## EXERCISE DIRECTIONS
Answer with a bare number: the count of lines in the data below that contain the word "Inga".

----------------

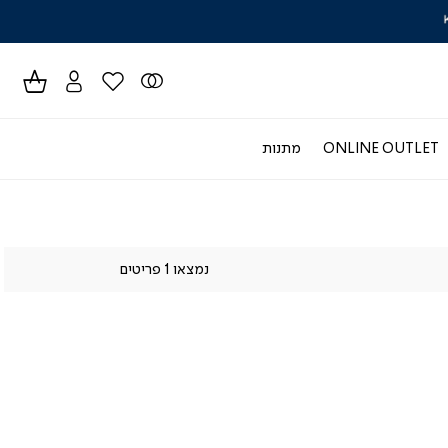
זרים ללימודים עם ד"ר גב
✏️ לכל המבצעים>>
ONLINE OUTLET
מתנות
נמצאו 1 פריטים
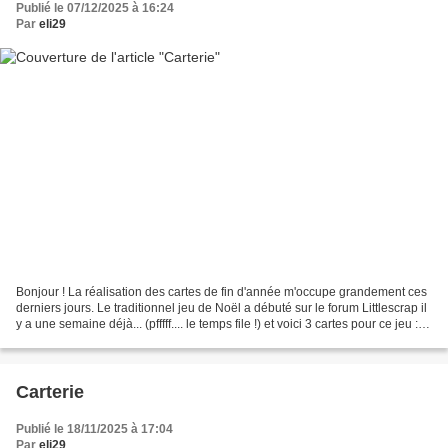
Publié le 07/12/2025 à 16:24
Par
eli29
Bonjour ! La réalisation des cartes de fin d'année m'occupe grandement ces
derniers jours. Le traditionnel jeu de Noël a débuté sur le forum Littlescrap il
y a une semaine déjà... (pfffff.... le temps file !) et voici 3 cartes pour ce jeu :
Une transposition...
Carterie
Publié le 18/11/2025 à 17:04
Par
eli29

----------------

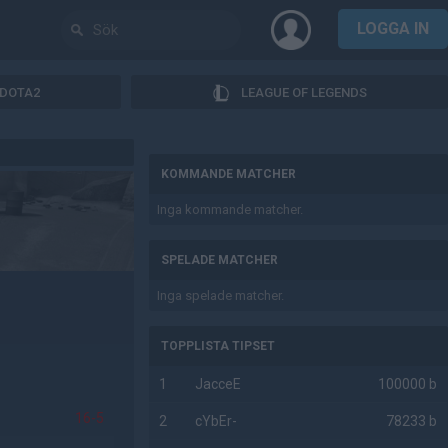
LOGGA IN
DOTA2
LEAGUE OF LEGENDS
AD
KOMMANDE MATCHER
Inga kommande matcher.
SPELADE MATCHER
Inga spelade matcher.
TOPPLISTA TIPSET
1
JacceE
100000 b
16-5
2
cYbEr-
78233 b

----------------

## EXERCISE OUTPUT
2